Dual-encoder contrastive model that retrieves enzymes for query reactions by matching reaction fingerprints to protein sequence embeddings.
Horizyn-1 is a dual-encoder contrastive-learning model from Dayhoff Labs that matches enzymatic reactions to the proteins capable of catalyzing them. A large fraction of known biochemical reactions are "orphan" — they have no assigned enzyme — and conversely many sequenced proteins have unknown or only loosely assigned catalytic function. Horizyn-1 tackles this matching problem directly by learning a shared embedding space in which a reaction and its candidate enzymes sit close together, turning enzyme discovery into a retrieval task.
The model encodes reactions as chemical fingerprints and proteins as ProtT5-XL embeddings, then trains the two encoders contrastively on millions of reaction-enzyme pairs so that compatible pairs align in a 512-dimensional space.
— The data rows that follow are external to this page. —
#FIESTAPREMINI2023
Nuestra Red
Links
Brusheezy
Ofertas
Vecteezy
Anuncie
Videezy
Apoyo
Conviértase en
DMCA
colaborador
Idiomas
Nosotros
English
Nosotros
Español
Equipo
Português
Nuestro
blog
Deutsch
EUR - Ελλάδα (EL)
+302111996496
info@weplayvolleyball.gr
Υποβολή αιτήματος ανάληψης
Given a query reaction, it ranks a database of proteins by predicted catalytic compatibility, reporting greater than 75% top-100 recall. Its primary published account appeared in PNAS in March 2026, with an earlier bioRxiv preprint, and unusually for this class of model it ships with open code and a hosted inference API.
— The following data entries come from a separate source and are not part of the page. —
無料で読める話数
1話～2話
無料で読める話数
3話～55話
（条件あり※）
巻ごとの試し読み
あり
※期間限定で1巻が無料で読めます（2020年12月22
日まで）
Importantly, Horizyn-1 is built for reaction-to-enzyme retrieval and screening — not de novo sequence design — which distinguishes it from generative enzyme-design methods and from related discovery tools such as DISCO.
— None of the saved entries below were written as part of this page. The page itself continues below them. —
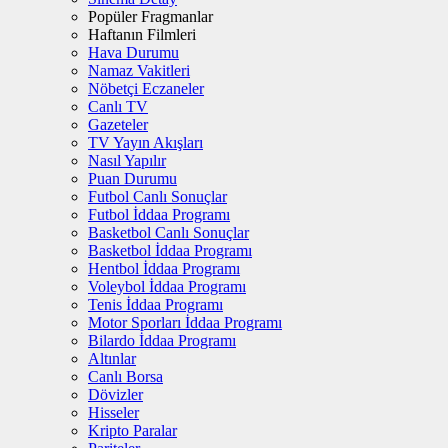
Popüler Fragmanlar
Haftanın Filmleri
Hava Durumu
Namaz Vakitleri
Nöbetçi Eczaneler
Canlı TV
Gazeteler
TV Yayın Akışları
Nasıl Yapılır
Puan Durumu
Futbol Canlı Sonuçlar
Futbol İddaa Programı
Basketbol Canlı Sonuçlar
Basketbol İddaa Programı
Hentbol İddaa Programı
Voleybol İddaa Programı
Tenis İddaa Programı
Motor Sporları İddaa Programı
Bilardo İddaa Programı
Altınlar
Canlı Borsa
Dövizler
Hisseler
Kripto Paralar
Horizyn-1 uses two MLP-based encoders trained to a shared 512-dimensional, L2-normalized embedding space. Reactions are represented by combined RDKit and DRFP structural fingerprints; proteins are represented by pre-computed ProtT5-XL transformer embeddings. The encoders are aligned with a Maximum Likelihood Noise Contrastive Estimation (MLNCE) loss over millions of reaction-enzyme pairs, so that retrieval reduces to nearest-neighbor search in the joint space. The authors report greater than 75% top-100 recall and logarithmic performance scaling with dataset size, and show that few-shot fine-tuning (fewer than 10 examples) recovers accuracy on underrepresented EC classes. The released implementation (PyTorch Lightning) provides command-line querying against an inference checkpoint (~402 MB) and requires roughly 16 GB of GPU VRAM; the code is distributed under the PolyForm Noncommercial License 1.0.0.
Horizyn-1 serves enzymologists, metabolic engineers, and biocatalysis researchers who need to find candidate enzymes for a reaction of interest — assigning function to orphan reactions, identifying promiscuous enzymes that may act on new substrates, and sourcing catalysts for non-natural transformations such as building non-canonical amino acids via lysine transamination. Because it is a retrieval tool rather than a generator, it fits naturally as a screening front end: rank a protein database for a target reaction, then take top hits forward to experimental testing. The hosted API and open code lower the barrier to integrating it into discovery pipelines.
By framing enzyme discovery as cross-modal retrieval between reaction fingerprints and protein language model embeddings, Horizyn-1 offers a scalable, experimentally validated route to closing the gap between cataloged reactions and the enzymes that run them. Its demonstrations on orphan reactions, promiscuity, and non-natural chemistry, together with publication in PNAS and a release that includes open code and a hosted API, make it a practically usable contribution rather than a benchmark-only result. The principal limitation is scope: it retrieves and screens existing proteins and does not design new enzyme sequences, and its code license restricts commercial use without a separate agreement.